Mas foi interrompida pelo procurador do MP:

— Está a falar de quê?

A juíza estaria a falar da possibilidade de o alegado projétil que terá sido encontrado na banheira de uma das casas de banho da habitação ter sido alguma coisa — que não concretizou. Mas Tânia Reis, segundo explicou, não queria questionar o consultor forense sobre esse assunto — até porque está em fase de inquérito e não pode pronunciar-se sobre ele, mas sobre a autópsia feita ao cadáver de Luís Grilo.

O consultor João Sousa é médico? Não. Quem é que realiza as autópsias? Os médicos. O tribunal não vai ouvir um consultor técnico forense quando a autópsia tem de ser realizada por um médico”, disse a juíza Ana Clara Baptista.

A confusão levou até o tribunal a sair da sala de audiências por dois minutos para deliberar sobre o requerimento. Regressado, a decisão final foi não exumar o corpo do triatleta nem ouvir o ex-PJ.

Nas alegações, Tânia Reis considerou que “já toda a gente percebeu que em princípio o arguido António Joaquim vai ser absolvido”. Pedindo a absolvição da sua cliente, a advogada defendeu que “Rosa Grilo não terá feito um mata-leão” ao marido, provocando a sua morte, e que “era impossível” para a viúva “transportar o cadáver sozinha”.

Rosa Grilo e António Joaquim estão acusados do homicídio e da profanação do cadáver do triatleta Luís Grilo, no verão de 2018. Os dois arguidos foram detidos há mais de um ano, no dia 26 de setembro de 2018, por suspeitas de serem os autores do homicídio de Luís Grilo. Mas o caso veio a público muito tempo antes, quando, a 16 de julho, Rosa Grilo deu conta do desaparecimento do marido às autoridades, alegando que o triatleta tinha saído para fazer um treino de bicicleta e não tinha regressado a casa.

Seguiram-se semanas de buscas e de entrevistas dadas por Rosa Grilo a vários meios de comunicação  — nas quais negava qualquer envolvimento no desaparecimento do marido, engenheiro informático de 50 anos. O caso viria a sofrer uma reviravolta quando, já no final de agosto, o corpo de Luís Grilo foi encontrado, com sinais de grande violência, em Álcorrego, a mais de 100 quilómetros da localidade onde o casal vivia — em Cachoeiras, no concelho de Vila Franca de Xira. Nessa altura, as buscas deram lugar a uma investigação de homicídio e, novamente, Rosa Grilo foi dando entrevistas nas quais que negava qualquer envolvimento no assassinato do marido.

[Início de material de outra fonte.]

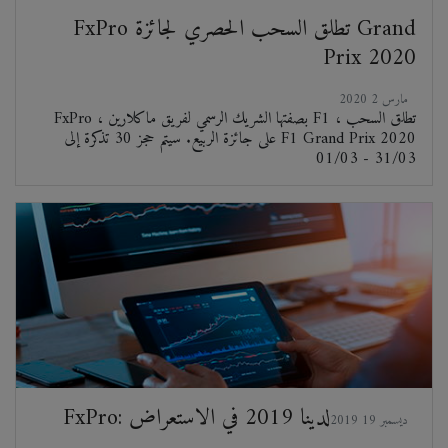
FxPro تطلق السحب الحصري لجائزة Grand
Prix 2020
2020 مارس 2
FxPro ، بصفتها الشريك الرسمي لفريق ماكلارين F1 ، تطلق السحب
على جائزة الربيع. سيتم حجز 30 تذكرة إلى F1 Grand Prix 2020
01/03 - 31/03
FxPro: لدينا 2019 في الاستعراض
2019 ديسمبر 19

A prova recolhida levou a PJ a concluir que Luís Grilo foi morto a tiro, no quarto do casal, por Rosa Grilo e António Joaquim, e deixado depois no local onde foi encontrado. O triatleta terá sido morto a 15 de julho, por motivações de natureza financeira — o meio milhão de euros que o triatleta tinha em seguros — e sentimental.

A tese de Rosa Grilo — que manteve sempre em sede de julgamento — é, no entanto, diferente: segundo as declarações que prestou no primeiro interrogatório — e que veio a reforçar em várias cartas que enviou a partir da prisão para meios de comunicação — Luís Grilo terá morrido às mãos de três homens (dois angolanos e um “branco”) que lhe invadiram a casa em busca de diamantes.